[EXERCISE OBJECTIVE]
Wherever the line that contains "dwóch osób podróżujących" falls, repeat it and the lines after it exactly until the records end, without any pictures.

[Transcribed page contents]
= = =

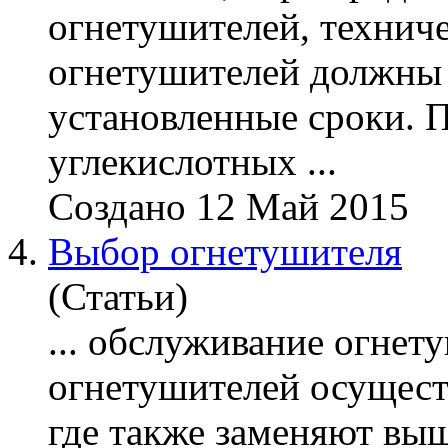
огнетушителей, технич
огнетушителей должны 
установленные сроки. 
углекислотных ...
Создано 12 Май 2015
4.
Выбор огнетушителя
(Статьи)
... обслуживание
огнет
огнетушителей осуществ
где также заменяют выш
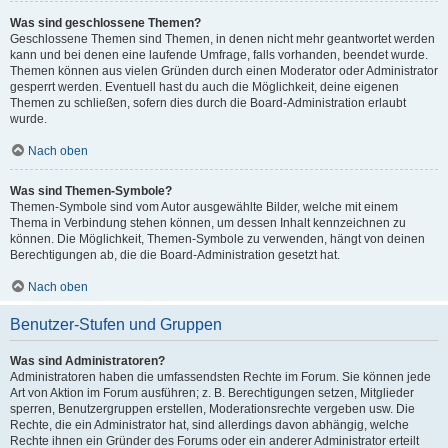
Was sind geschlossene Themen?
Geschlossene Themen sind Themen, in denen nicht mehr geantwortet werden
kann und bei denen eine laufende Umfrage, falls vorhanden, beendet wurde.
Themen können aus vielen Gründen durch einen Moderator oder Administrator
gesperrt werden. Eventuell hast du auch die Möglichkeit, deine eigenen
Themen zu schließen, sofern dies durch die Board-Administration erlaubt
wurde.
Nach oben
Was sind Themen-Symbole?
Themen-Symbole sind vom Autor ausgewählte Bilder, welche mit einem
Thema in Verbindung stehen können, um dessen Inhalt kennzeichnen zu
können. Die Möglichkeit, Themen-Symbole zu verwenden, hängt von deinen
Berechtigungen ab, die die Board-Administration gesetzt hat.
Nach oben
Benutzer-Stufen und Gruppen
Was sind Administratoren?
Administratoren haben die umfassendsten Rechte im Forum. Sie können jede
Art von Aktion im Forum ausführen; z. B. Berechtigungen setzen, Mitglieder
sperren, Benutzergruppen erstellen, Moderationsrechte vergeben usw. Die
Rechte, die ein Administrator hat, sind allerdings davon abhängig, welche
Rechte ihnen ein Gründer des Forums oder ein anderer Administrator erteilt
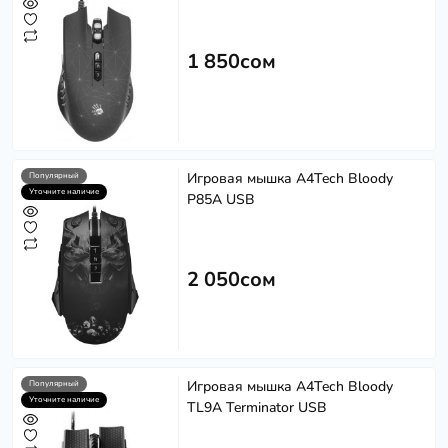
1 850сом
Игровая мышка A4Tech Bloody
Популярный
Уточните наличие
P85A USB
2 050сом
Игровая мышка A4Tech Bloody
Популярный
Уточните наличие
TL9A Terminator USB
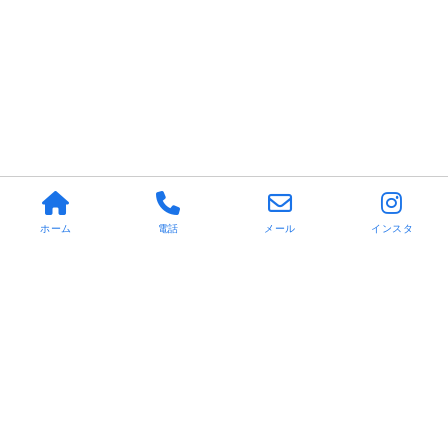
ホーム
電話
メール
インスタ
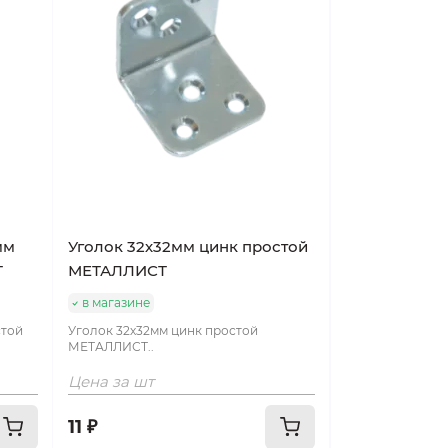
мм
Уголок 32х32мм цинк простой
Т
МЕТАЛЛИСТ
в магазине
стой
Уголок 32х32мм цинк простой
МЕТАЛЛИСТ..
Цена за шт
11 ₽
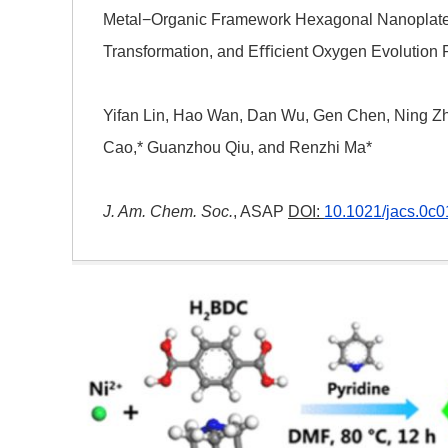
Metal−Organic Framework Hexagonal Nanoplates
Transformation, and Eﬃcient Oxygen Evolution 
Yifan Lin, Hao Wan, Dan Wu, Gen Chen, Ning Zha
Cao,* Guanzhou Qiu, and Renzhi Ma*
J. Am. Chem. Soc.
, ASAP
DOI:
10.1021/jacs.0c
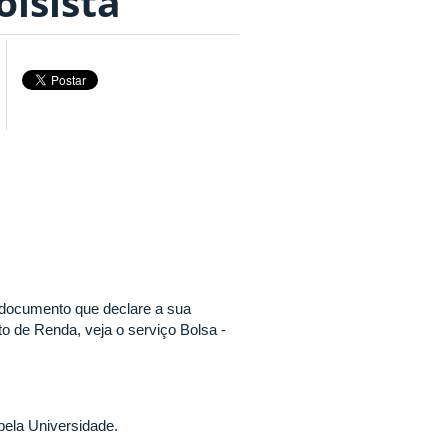
olsista
 documento que declare a sua
o de Renda, veja o serviço Bolsa -
ela Universidade.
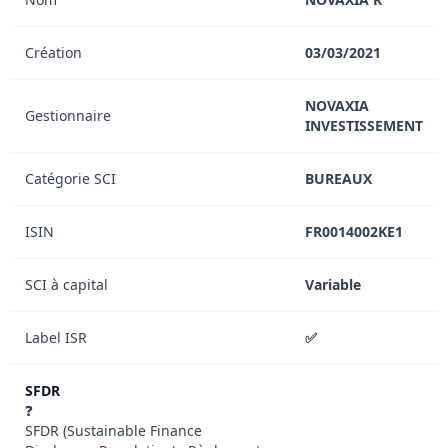
Création
03/03/2021
NOVAXIA
Gestionnaire
INVESTISSEMENT
Catégorie SCI
BUREAUX
ISIN
FR0014002KE1
SCI à capital
Variable
Label ISR
✅
SFDR
❓
SFDR (Sustainable Finance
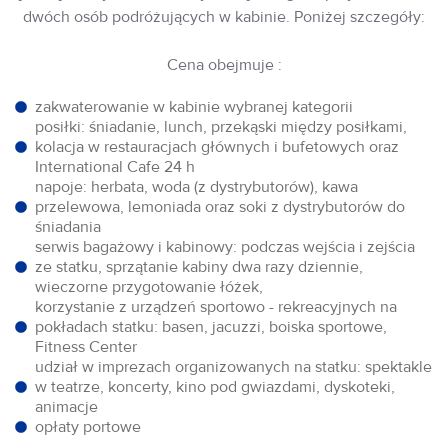
dwóch osób podróżujących w kabinie. Poniżej szczegóły:
Cena obejmuje :
zakwaterowanie w kabinie wybranej kategorii
posiłki: śniadanie, lunch, przekąski między posiłkami,
kolacja w restauracjach głównych i bufetowych oraz
International Cafe 24 h
napoje: herbata, woda (z dystrybutorów), kawa
przelewowa, lemoniada oraz soki z dystrybutorów do
śniadania
serwis bagażowy i kabinowy: podczas wejścia i zejścia
ze statku, sprzątanie kabiny dwa razy dziennie,
wieczorne przygotowanie łóżek,
korzystanie z urządzeń sportowo - rekreacyjnych na
pokładach statku: basen, jacuzzi, boiska sportowe,
Fitness Center
udział w imprezach organizowanych na statku: spektakle
w teatrze, koncerty, kino pod gwiazdami, dyskoteki,
animacje
opłaty portowe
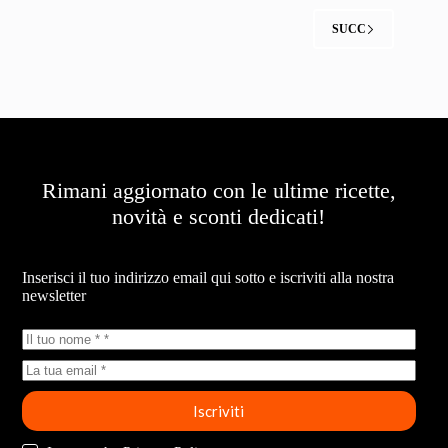
SUCC
Rimani aggiornato con le ultime ricette,
novità e sconti dedicati!
Newsletter
Inserisci il tuo indirizzo email qui sotto e iscriviti alla nostra
newsletter
Iscriviti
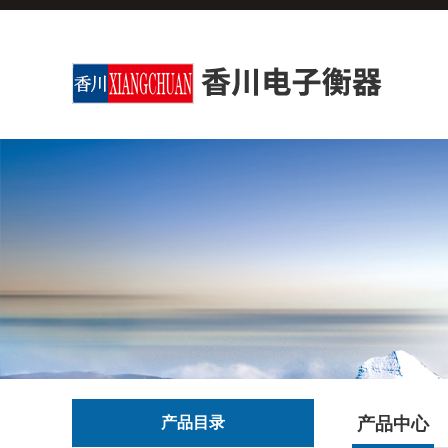
产品目录
产品中心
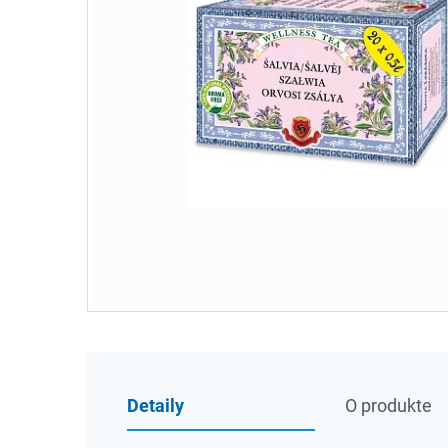
Detaily
O produkte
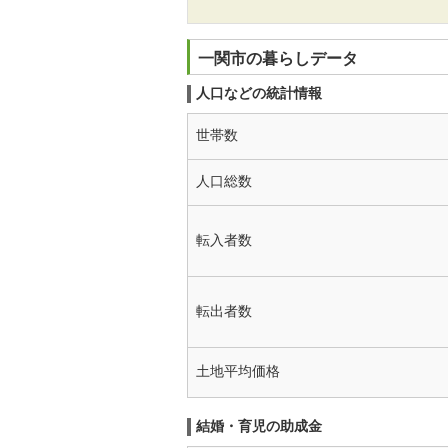
一関市の暮らしデータ
人口などの統計情報
世帯数
人口総数
転入者数
転出者数
土地平均価格
結婚・育児の助成金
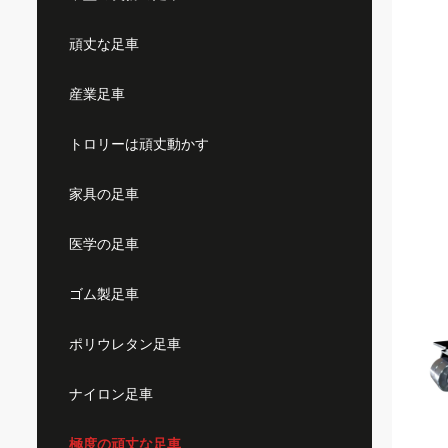
頑丈な足車
産業足車
トロリーは頑丈動かす
家具の足車
医学の足車
ゴム製足車
ポリウレタン足車
ナイロン足車
極度の頑丈な足車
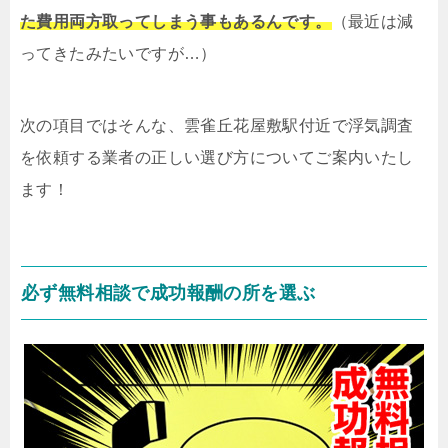
た費用両方取ってしまう事もあるんです。
（最近は減
ってきたみたいですが…）
次の項目ではそんな、雲雀丘花屋敷駅付近で浮気調査
を依頼する業者の正しい選び方についてご案内いたし
ます！
必ず無料相談で成功報酬の所を選ぶ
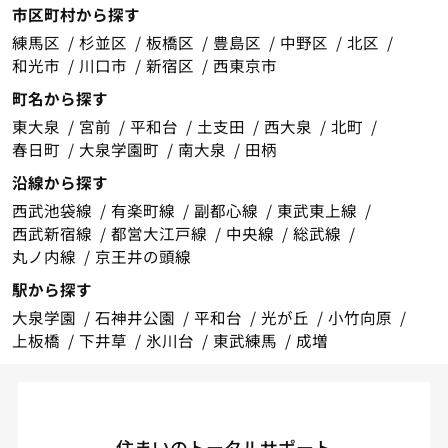
市区町村から探す
練馬区
杉並区
板橋区
豊島区
中野区
北区
和光市
川口市
新宿区
西東京市
町名から探す
東大泉
宮前
平和台
土支田
西大泉
北町
春日町
大泉学園町
南大泉
田柄
沿線から探す
西武池袋線
有楽町線
副都心線
東武東上線
西武新宿線
都営大江戸線
中央線
総武線
丸ノ内線
京王井の頭線
駅から探す
大泉学園
石神井公園
平和台
光が丘
小竹向原
上板橋
下井草
氷川台
東武練馬
成増
住まいのトータルサポート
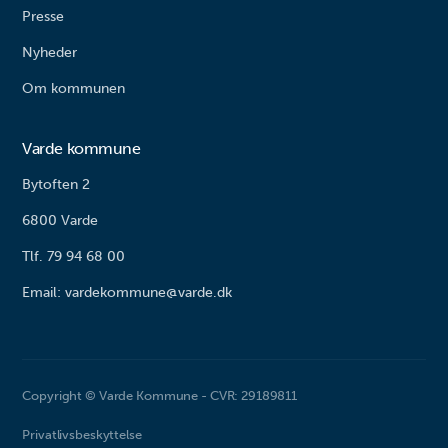
Presse
Nyheder
Om kommunen
Varde kommune
Bytoften 2
6800 Varde
Tlf. 79 94 68 00
Email: vardekommune@varde.dk
Copyright © Varde Kommune - CVR: 29189811
Privatlivsbeskyttelse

= = =

[RESPONSE FOR THIS EXERCISE]
dwóch osób podróżujących w kabinie. Poniżej szczegóły:
Cena obejmuje :
zakwaterowanie w kabinie wybranej kategorii
posiłki: śniadanie, lunch, przekąski między posiłkami,
kolacja w restauracjach głównych i bufetowych oraz
International Cafe 24 h
napoje: herbata, woda (z dystrybutorów), kawa
przelewowa, lemoniada oraz soki z dystrybutorów do
śniadania
serwis bagażowy i kabinowy: podczas wejścia i zejścia
ze statku, sprzątanie kabiny dwa razy dziennie,
wieczorne przygotowanie łóżek,
korzystanie z urządzeń sportowo - rekreacyjnych na
pokładach statku: basen, jacuzzi, boiska sportowe,
Fitness Center
udział w imprezach organizowanych na statku: spektakle
w teatrze, koncerty, kino pod gwiazdami, dyskoteki,
animacje
opłaty portowe
SUCC
Rimani aggiornato con le ultime ricette,
novità e sconti dedicati!
Newsletter
Inserisci il tuo indirizzo email qui sotto e iscriviti alla nostra
newsletter
Iscriviti
产品目录
产品中心
Detaily
O produkte
一関市の暮らしデータ
人口などの統計情報
世帯数
人口総数
転入者数
転出者数
土地平均価格
結婚・育児の助成金
頑丈な足車
産業足車
トロリーは頑丈動かす
家具の足車
医学の足車
ゴム製足車
ポリウレタン足車
ナイロン足車
極度の頑丈な足車
た費用両方取ってしまう事もあるんです。
（最近は減
ってきたみたいですが…）
次の項目ではそんな、雲雀丘花屋敷駅付近で浮気調査
を依頼する業者の正しい選び方についてご案内いたし
ます！
必ず無料相談で成功報酬の所を選ぶ
市区町村から探す
練馬区
杉並区
板橋区
豊島区
中野区
北区
和光市
川口市
新宿区
西東京市
町名から探す
東大泉
宮前
平和台
土支田
西大泉
北町
春日町
大泉学園町
南大泉
田柄
沿線から探す
西武池袋線
有楽町線
副都心線
東武東上線
西武新宿線
都営大江戸線
中央線
総武線
丸ノ内線
京王井の頭線
駅から探す
大泉学園
石神井公園
平和台
光が丘
小竹向原
上板橋
下井草
氷川台
東武練馬
成増
住まいのトータルサポート
Presse
Nyheder
Om kommunen
Varde kommune
Bytoften 2
6800 Varde
Tlf. 79 94 68 00
Email: vardekommune@varde.dk
Copyright © Varde Kommune - CVR: 29189811
Privatlivsbeskyttelse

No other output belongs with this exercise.